> Available records:
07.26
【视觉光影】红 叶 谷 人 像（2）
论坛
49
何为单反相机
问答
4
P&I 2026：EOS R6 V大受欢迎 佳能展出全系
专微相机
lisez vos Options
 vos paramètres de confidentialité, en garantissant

==

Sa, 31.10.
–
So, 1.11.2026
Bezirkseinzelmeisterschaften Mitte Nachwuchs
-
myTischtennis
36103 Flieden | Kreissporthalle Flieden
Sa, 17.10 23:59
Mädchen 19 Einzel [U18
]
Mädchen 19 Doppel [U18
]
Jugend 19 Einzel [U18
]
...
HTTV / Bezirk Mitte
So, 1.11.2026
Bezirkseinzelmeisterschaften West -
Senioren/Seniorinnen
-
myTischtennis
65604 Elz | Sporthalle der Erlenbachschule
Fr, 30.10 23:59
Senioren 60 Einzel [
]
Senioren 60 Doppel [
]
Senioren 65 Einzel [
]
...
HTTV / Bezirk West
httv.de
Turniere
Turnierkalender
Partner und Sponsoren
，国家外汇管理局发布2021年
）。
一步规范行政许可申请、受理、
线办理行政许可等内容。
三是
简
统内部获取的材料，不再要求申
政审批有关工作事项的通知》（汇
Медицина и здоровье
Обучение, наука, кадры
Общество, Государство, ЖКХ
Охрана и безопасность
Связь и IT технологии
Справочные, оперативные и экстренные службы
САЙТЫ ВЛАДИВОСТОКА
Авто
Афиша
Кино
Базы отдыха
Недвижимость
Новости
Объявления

==

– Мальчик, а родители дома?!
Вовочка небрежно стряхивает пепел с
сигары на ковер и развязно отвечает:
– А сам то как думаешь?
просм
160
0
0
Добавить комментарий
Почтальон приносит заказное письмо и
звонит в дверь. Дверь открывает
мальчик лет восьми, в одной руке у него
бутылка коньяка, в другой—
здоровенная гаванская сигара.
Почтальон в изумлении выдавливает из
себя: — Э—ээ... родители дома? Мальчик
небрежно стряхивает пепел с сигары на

> Exercise goal: Copy, exactly and only, the lines above that begin with the one containing "Senioren 60 Einzel" and finish with the one containing "Связь и IT технологии".

> Output of the exercise:
Senioren 60 Einzel [
]
Senioren 60 Doppel [
]
Senioren 65 Einzel [
]
...
HTTV / Bezirk West
httv.de
Turniere
Turnierkalender
Partner und Sponsoren
，国家外汇管理局发布2021年
）。
一步规范行政许可申请、受理、
线办理行政许可等内容。
三是
简
统内部获取的材料，不再要求申
政审批有关工作事项的通知》（汇
Медицина и здоровье
Обучение, наука, кадры
Общество, Государство, ЖКХ
Охрана и безопасность
Связь и IT технологии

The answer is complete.